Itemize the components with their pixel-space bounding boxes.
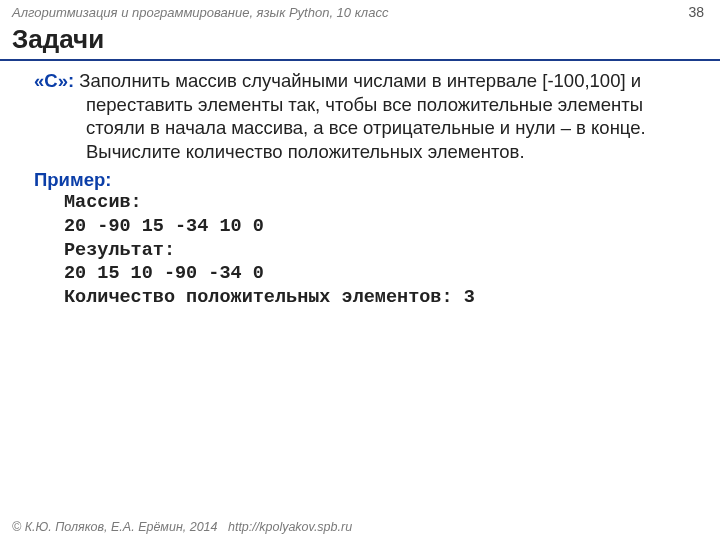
footer-copyright: © К.Ю. Поляков, Е.А. Ерёмин, 2014: [12, 520, 218, 534]
example-line-4: Количество положительных элементов: 3: [34, 286, 692, 310]
example-line-3: 20 15 10 -90 -34 0: [34, 262, 692, 286]
task-block: «С»: Заполнить массив случайными числами…: [34, 69, 692, 164]
footer-link[interactable]: http://kpolyakov.spb.ru: [228, 520, 352, 534]
slide: Алгоритмизация и программирование, язык …: [0, 0, 720, 540]
page-number: 38: [688, 4, 704, 20]
course-title: Алгоритмизация и программирование, язык …: [12, 5, 388, 20]
slide-footer: © К.Ю. Поляков, Е.А. Ерёмин, 2014 http:/…: [0, 516, 720, 540]
page-title: Задачи: [0, 22, 720, 61]
example-line-0: Массив:: [34, 191, 692, 215]
example-line-2: Результат:: [34, 239, 692, 263]
task-label: «С»:: [34, 70, 74, 91]
example-line-1: 20 -90 15 -34 10 0: [34, 215, 692, 239]
slide-body: «С»: Заполнить массив случайными числами…: [0, 61, 720, 516]
task-text: Заполнить массив случайными числами в ин…: [74, 70, 646, 162]
slide-header: Алгоритмизация и программирование, язык …: [0, 0, 720, 22]
example-label: Пример:: [34, 168, 692, 192]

Work request
Give the listing again exactly, but omit each image.

Answer space
Itemize the components with their pixel-space bounding boxes.
footer-copyright: © К.Ю. Поляков, Е.А. Ерёмин, 2014: [12, 520, 218, 534]
example-line-4: Количество положительных элементов: 3: [34, 286, 692, 310]
example-line-3: 20 15 10 -90 -34 0: [34, 262, 692, 286]
task-block: «С»: Заполнить массив случайными числами…: [34, 69, 692, 164]
footer-link[interactable]: http://kpolyakov.spb.ru: [228, 520, 352, 534]
slide: Алгоритмизация и программирование, язык …: [0, 0, 720, 540]
page-number: 38: [688, 4, 704, 20]
course-title: Алгоритмизация и программирование, язык …: [12, 5, 388, 20]
slide-footer: © К.Ю. Поляков, Е.А. Ерёмин, 2014 http:/…: [0, 516, 720, 540]
page-title: Задачи: [0, 22, 720, 61]
example-line-0: Массив:: [34, 191, 692, 215]
example-line-2: Результат:: [34, 239, 692, 263]
task-label: «С»:: [34, 70, 74, 91]
example-line-1: 20 -90 15 -34 10 0: [34, 215, 692, 239]
slide-body: «С»: Заполнить массив случайными числами…: [0, 61, 720, 516]
task-text: Заполнить массив случайными числами в ин…: [74, 70, 646, 162]
slide-header: Алгоритмизация и программирование, язык …: [0, 0, 720, 22]
example-label: Пример:: [34, 168, 692, 192]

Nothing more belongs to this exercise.